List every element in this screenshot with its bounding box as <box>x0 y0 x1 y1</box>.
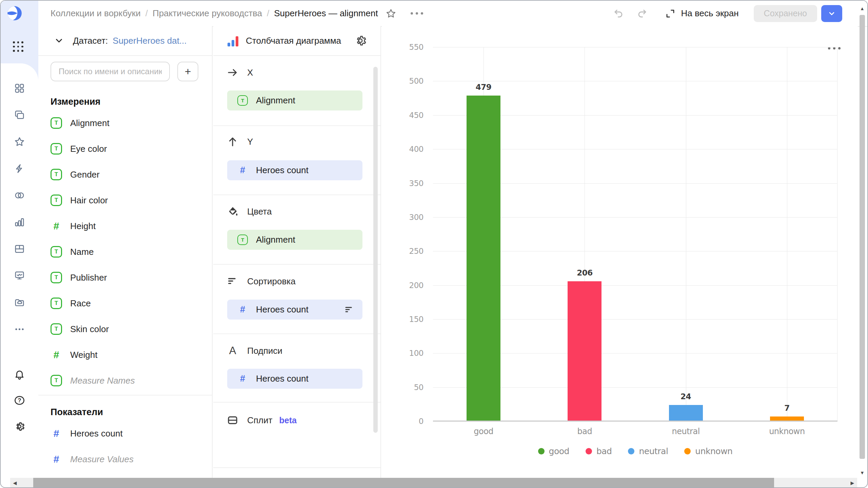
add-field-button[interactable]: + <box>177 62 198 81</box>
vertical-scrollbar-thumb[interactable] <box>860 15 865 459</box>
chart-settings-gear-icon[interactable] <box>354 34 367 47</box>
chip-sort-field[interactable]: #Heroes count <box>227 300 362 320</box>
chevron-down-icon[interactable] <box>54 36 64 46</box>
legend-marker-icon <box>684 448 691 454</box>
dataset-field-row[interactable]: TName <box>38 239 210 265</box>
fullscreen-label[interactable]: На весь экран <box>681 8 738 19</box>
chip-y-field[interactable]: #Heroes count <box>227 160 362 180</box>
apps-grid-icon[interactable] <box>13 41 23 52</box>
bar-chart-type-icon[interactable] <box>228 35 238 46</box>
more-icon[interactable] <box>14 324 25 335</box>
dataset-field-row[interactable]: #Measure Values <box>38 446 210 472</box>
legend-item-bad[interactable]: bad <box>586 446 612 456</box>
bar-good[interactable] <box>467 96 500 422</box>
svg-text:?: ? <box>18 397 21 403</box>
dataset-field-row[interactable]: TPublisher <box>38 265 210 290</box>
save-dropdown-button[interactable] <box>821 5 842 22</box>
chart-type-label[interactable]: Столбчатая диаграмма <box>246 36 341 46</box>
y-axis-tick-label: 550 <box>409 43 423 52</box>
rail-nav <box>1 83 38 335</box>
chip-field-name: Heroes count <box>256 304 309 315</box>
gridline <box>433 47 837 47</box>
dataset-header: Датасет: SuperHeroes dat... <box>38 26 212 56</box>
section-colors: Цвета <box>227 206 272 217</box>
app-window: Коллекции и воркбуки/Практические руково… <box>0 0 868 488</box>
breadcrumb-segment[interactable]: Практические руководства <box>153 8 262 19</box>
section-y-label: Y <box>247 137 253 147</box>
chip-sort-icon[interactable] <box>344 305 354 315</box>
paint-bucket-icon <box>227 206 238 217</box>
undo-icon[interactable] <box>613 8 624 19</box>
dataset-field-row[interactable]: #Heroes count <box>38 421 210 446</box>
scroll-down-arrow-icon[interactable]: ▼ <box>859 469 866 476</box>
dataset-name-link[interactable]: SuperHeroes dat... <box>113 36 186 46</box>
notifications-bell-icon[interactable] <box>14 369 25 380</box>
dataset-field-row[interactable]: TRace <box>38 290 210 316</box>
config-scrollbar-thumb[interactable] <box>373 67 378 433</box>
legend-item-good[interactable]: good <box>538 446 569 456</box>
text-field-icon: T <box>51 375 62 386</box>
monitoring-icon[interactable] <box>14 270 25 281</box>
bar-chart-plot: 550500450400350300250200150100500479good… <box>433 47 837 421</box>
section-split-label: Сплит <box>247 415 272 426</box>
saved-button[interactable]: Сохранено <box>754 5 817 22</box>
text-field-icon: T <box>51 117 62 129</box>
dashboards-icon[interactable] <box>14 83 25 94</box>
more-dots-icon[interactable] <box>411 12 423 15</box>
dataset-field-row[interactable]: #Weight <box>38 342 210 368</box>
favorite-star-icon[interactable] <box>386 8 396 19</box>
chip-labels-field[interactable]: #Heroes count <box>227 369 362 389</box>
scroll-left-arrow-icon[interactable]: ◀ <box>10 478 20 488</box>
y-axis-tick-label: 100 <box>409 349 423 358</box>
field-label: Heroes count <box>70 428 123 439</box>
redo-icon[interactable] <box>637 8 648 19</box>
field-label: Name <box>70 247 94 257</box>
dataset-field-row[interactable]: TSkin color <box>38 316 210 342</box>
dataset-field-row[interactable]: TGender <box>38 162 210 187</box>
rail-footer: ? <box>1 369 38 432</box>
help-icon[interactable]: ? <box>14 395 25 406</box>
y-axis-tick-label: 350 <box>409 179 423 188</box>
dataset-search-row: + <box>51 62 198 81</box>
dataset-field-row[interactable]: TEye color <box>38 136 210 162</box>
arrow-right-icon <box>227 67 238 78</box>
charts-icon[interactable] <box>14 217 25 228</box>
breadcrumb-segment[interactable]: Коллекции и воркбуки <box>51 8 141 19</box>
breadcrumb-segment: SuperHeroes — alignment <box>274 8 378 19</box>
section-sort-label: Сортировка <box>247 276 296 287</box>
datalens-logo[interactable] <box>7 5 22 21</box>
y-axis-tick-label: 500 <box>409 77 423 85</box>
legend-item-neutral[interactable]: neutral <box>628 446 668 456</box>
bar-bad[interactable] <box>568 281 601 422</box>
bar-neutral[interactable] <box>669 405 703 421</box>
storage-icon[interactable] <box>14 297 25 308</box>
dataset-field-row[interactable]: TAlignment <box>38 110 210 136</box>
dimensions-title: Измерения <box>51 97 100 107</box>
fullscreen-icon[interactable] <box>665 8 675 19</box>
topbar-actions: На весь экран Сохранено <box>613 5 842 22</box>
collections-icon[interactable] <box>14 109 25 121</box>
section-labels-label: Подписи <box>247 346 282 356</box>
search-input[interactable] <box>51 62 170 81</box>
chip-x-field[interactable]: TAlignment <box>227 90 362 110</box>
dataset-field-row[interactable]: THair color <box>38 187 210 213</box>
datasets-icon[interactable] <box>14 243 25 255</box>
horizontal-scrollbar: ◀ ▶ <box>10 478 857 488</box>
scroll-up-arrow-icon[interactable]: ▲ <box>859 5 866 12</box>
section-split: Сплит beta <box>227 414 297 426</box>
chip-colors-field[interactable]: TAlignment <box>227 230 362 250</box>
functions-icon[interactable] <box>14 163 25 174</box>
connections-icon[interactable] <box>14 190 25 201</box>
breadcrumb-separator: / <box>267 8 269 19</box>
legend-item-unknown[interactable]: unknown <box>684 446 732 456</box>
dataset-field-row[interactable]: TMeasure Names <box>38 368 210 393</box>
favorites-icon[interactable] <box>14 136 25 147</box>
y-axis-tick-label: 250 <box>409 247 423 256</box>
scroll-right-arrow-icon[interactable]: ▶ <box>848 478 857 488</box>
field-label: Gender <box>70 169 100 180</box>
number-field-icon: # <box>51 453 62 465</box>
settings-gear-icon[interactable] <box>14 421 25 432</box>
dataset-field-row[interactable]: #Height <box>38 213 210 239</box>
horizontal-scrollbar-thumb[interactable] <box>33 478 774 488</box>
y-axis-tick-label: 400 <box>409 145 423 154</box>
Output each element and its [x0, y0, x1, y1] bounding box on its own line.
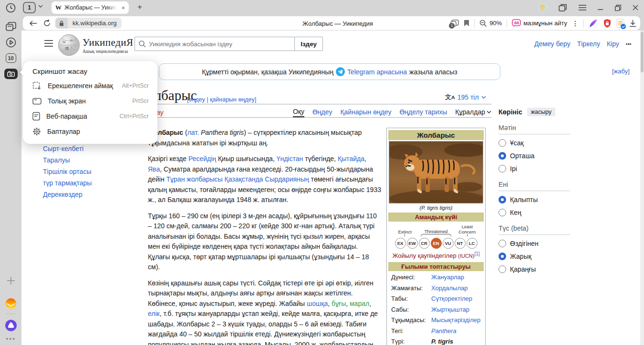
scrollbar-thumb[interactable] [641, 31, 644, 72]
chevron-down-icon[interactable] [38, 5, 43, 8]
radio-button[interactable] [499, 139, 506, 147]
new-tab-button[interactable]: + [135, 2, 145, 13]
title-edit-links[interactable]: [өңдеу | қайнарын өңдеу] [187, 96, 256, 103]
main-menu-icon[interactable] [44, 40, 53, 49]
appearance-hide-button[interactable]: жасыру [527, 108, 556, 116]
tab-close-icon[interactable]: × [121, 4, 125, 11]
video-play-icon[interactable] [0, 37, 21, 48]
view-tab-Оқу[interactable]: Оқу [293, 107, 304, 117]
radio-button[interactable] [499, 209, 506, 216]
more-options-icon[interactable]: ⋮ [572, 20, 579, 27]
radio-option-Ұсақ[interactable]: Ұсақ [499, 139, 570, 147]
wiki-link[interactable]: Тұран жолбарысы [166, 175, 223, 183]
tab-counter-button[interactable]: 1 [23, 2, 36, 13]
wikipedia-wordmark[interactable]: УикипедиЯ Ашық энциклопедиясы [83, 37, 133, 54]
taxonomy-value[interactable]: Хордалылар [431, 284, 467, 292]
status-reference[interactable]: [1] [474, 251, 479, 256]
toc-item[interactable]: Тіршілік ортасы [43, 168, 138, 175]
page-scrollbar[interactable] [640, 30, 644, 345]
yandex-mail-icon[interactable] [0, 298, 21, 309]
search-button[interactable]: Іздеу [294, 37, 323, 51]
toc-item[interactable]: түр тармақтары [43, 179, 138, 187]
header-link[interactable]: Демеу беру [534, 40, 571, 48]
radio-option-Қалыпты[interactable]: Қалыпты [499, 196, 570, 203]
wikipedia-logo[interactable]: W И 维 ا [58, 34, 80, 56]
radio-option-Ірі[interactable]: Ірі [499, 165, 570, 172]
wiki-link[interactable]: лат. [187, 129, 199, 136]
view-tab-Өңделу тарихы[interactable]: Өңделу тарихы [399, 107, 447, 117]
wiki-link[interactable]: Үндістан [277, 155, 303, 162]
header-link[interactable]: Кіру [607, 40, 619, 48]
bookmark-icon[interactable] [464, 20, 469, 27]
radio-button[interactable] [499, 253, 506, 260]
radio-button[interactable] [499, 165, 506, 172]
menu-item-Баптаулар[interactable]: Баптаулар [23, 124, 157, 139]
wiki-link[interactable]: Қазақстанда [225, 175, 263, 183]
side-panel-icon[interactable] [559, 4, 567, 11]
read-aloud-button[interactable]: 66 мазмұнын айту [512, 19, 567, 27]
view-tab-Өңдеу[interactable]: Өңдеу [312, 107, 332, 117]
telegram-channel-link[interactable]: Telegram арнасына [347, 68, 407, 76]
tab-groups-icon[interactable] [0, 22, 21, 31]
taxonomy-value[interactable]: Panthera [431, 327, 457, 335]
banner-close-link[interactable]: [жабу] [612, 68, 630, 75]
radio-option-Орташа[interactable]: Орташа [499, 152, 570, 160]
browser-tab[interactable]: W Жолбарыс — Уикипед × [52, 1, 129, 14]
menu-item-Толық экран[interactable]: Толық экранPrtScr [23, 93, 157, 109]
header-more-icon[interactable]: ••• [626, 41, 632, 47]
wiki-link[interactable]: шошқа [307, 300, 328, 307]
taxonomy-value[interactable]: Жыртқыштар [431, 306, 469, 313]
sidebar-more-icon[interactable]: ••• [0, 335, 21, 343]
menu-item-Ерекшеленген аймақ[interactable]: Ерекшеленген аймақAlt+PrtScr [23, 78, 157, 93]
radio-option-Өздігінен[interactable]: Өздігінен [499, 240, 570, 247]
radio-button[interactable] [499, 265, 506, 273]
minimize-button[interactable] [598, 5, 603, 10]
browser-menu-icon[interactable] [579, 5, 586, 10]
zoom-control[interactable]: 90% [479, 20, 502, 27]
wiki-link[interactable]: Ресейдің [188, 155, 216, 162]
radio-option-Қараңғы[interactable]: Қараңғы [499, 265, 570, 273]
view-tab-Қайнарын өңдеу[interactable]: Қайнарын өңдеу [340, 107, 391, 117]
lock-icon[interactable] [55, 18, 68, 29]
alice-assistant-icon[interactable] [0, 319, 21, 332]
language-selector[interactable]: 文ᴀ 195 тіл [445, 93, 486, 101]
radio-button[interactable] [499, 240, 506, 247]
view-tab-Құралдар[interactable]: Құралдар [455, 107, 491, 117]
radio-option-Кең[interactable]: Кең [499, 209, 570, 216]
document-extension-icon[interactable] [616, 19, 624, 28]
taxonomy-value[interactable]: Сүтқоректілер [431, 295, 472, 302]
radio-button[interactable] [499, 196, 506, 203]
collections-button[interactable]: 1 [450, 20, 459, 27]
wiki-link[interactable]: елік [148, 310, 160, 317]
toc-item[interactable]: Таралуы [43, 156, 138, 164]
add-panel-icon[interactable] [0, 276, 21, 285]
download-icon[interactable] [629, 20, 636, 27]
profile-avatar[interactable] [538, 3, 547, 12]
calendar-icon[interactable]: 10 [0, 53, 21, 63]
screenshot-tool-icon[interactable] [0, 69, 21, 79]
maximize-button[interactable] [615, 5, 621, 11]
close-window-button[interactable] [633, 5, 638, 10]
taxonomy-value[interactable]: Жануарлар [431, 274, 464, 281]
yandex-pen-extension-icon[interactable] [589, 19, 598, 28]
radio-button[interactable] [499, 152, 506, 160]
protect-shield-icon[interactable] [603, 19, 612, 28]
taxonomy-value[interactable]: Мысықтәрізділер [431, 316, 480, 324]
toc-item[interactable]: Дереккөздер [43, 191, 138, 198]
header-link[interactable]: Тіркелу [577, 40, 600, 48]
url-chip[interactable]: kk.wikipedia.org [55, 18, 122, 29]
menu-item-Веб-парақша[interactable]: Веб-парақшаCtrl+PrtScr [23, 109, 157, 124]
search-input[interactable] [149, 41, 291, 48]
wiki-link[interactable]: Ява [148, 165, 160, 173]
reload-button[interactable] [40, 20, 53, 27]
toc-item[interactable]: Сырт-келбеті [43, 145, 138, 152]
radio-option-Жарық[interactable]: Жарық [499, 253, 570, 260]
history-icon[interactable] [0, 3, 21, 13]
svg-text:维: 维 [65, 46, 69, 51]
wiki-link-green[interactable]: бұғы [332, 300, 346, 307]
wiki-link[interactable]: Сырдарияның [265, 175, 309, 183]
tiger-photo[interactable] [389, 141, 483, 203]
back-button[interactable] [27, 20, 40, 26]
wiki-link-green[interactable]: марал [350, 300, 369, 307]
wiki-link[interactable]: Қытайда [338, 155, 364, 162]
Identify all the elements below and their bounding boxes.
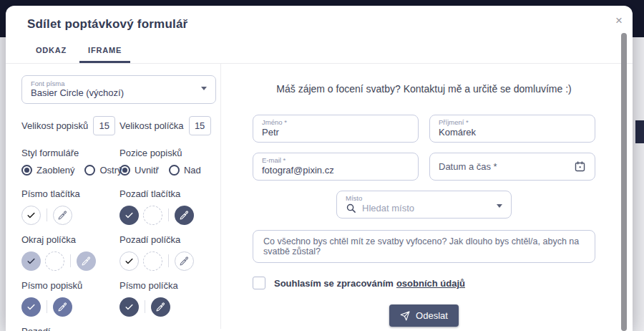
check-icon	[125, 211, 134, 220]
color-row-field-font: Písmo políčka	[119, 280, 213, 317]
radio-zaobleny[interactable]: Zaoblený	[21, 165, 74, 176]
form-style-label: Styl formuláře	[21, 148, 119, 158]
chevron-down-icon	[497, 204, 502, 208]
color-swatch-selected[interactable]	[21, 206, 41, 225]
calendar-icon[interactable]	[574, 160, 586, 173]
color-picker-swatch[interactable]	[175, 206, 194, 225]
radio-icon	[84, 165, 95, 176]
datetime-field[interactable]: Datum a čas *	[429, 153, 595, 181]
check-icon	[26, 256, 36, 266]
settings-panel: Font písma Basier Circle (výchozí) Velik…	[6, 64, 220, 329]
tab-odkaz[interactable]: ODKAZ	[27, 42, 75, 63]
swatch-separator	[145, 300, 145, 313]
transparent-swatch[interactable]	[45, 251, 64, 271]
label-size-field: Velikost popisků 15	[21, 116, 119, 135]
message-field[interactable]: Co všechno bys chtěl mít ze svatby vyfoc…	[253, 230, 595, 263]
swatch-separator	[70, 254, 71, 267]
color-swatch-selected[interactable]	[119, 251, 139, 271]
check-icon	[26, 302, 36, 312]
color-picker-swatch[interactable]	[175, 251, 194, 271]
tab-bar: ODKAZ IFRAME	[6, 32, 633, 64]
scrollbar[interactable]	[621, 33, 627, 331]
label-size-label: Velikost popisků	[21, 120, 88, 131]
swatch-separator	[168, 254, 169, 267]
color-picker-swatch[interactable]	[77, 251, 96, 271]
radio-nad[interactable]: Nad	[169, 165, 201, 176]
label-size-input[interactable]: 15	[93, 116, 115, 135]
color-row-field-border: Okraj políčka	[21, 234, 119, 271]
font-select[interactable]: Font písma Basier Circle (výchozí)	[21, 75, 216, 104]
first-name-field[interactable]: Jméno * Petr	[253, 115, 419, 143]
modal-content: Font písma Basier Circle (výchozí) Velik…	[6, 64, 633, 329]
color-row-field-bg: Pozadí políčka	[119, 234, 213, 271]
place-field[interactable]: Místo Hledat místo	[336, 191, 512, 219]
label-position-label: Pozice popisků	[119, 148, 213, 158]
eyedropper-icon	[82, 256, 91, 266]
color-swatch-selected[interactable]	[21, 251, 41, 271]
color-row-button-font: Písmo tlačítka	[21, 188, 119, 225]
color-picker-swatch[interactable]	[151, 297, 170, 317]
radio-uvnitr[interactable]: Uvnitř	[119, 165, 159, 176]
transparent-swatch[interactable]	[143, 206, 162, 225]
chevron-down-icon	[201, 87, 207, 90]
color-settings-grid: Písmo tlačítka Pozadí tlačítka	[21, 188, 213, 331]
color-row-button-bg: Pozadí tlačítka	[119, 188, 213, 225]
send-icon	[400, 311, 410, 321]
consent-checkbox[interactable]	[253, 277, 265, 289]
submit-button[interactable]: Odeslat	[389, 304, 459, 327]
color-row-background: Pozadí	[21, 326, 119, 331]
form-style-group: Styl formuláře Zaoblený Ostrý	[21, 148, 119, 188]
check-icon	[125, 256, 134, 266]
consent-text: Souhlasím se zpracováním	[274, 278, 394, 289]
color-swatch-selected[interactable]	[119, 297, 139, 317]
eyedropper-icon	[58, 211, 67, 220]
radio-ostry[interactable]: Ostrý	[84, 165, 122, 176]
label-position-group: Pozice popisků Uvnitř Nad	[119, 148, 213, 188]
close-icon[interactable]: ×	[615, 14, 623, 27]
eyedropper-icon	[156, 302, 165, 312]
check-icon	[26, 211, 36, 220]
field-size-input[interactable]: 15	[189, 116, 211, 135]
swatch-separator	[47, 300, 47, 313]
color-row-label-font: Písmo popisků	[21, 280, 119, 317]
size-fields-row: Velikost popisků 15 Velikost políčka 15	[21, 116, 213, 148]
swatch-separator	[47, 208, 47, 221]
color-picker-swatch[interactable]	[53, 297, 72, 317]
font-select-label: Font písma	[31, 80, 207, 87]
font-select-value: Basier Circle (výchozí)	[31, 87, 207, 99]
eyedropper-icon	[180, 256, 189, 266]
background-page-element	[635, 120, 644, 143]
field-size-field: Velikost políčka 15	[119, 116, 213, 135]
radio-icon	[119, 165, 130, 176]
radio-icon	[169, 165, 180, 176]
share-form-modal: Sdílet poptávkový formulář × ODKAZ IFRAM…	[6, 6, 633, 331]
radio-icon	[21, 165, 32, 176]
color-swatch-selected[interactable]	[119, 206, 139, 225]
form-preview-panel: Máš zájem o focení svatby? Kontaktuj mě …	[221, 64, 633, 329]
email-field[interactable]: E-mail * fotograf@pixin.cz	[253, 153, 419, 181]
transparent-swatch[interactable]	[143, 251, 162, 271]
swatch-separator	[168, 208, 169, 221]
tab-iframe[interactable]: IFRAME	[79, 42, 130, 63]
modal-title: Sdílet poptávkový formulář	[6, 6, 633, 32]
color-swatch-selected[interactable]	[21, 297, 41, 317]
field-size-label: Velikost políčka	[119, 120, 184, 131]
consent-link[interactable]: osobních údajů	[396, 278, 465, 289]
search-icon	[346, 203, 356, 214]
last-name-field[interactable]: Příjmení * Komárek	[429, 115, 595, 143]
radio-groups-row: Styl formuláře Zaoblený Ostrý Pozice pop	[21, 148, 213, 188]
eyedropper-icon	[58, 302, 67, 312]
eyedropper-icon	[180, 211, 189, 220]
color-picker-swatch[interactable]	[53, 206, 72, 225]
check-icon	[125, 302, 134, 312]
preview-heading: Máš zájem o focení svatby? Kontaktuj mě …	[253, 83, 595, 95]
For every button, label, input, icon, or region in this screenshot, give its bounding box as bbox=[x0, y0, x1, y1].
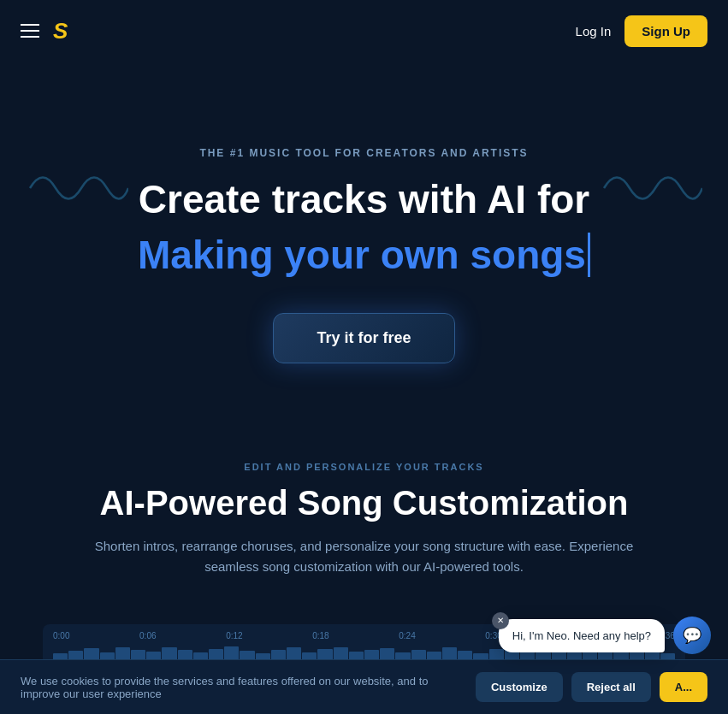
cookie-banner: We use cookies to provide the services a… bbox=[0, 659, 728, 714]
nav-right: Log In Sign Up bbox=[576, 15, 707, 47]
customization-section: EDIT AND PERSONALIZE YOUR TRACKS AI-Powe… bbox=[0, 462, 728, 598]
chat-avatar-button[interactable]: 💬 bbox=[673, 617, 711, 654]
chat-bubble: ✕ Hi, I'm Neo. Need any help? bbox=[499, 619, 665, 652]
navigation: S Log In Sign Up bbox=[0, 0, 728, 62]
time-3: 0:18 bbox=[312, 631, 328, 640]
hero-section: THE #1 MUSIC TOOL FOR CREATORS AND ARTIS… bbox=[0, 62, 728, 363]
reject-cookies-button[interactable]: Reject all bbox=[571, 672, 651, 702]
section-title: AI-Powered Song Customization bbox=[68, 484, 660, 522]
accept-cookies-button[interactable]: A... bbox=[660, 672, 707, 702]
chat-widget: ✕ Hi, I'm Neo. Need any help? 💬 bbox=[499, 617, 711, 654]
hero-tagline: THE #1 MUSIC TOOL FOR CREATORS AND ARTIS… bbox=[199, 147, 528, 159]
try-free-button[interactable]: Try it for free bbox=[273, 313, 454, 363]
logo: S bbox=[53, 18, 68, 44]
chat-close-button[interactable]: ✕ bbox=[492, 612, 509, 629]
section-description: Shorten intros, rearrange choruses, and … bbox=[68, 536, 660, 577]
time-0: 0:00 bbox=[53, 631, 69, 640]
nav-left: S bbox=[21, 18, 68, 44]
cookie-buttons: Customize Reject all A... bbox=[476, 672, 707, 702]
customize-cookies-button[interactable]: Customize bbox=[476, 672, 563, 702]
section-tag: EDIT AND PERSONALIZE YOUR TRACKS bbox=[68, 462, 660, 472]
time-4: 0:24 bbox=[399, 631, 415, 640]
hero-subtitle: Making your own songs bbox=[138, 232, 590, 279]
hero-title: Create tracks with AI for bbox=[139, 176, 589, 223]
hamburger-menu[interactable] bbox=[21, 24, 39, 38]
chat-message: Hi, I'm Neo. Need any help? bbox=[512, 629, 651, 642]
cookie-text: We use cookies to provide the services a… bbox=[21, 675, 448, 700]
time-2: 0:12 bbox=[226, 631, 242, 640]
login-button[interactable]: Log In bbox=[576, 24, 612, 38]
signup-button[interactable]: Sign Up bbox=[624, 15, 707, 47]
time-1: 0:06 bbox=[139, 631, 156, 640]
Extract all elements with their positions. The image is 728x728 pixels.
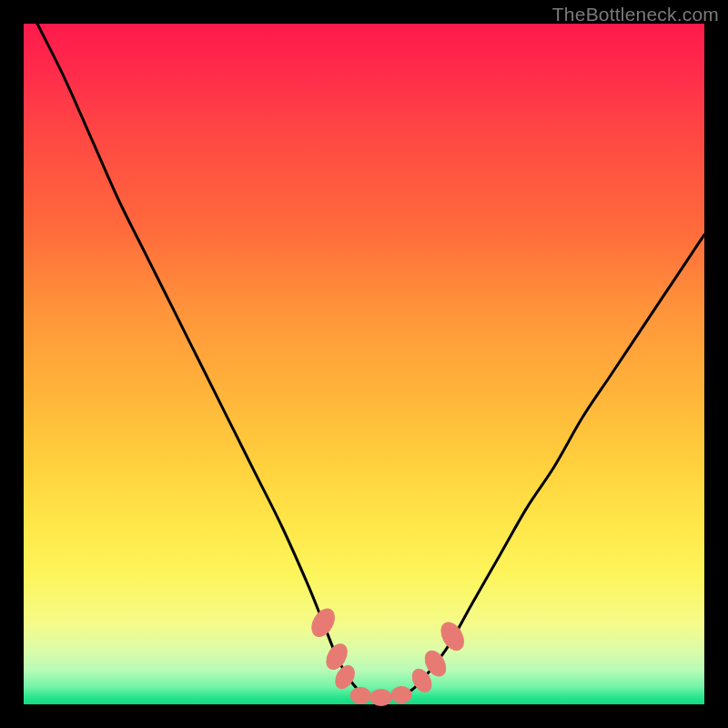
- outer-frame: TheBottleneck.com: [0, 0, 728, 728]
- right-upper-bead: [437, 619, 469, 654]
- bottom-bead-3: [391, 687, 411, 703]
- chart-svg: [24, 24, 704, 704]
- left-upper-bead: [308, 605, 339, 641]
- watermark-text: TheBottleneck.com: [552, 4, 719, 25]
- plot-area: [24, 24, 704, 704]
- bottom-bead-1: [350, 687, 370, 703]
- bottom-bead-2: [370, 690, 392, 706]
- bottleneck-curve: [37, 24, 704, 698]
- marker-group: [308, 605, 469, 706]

Task directions: Find "Extract all elements" in the entries, then reproduce that line and each line after it exactly, through the last one. Pictures do not go in.

Your response:
Extract all elements with their positions. The image is 728x728 pixels.
- outer-frame: TheBottleneck.com: [0, 0, 728, 728]
- right-upper-bead: [437, 619, 469, 654]
- bottom-bead-3: [391, 687, 411, 703]
- chart-svg: [24, 24, 704, 704]
- left-upper-bead: [308, 605, 339, 641]
- watermark-text: TheBottleneck.com: [552, 4, 719, 25]
- plot-area: [24, 24, 704, 704]
- bottom-bead-1: [350, 687, 370, 703]
- bottom-bead-2: [370, 690, 392, 706]
- bottleneck-curve: [37, 24, 704, 698]
- marker-group: [308, 605, 469, 706]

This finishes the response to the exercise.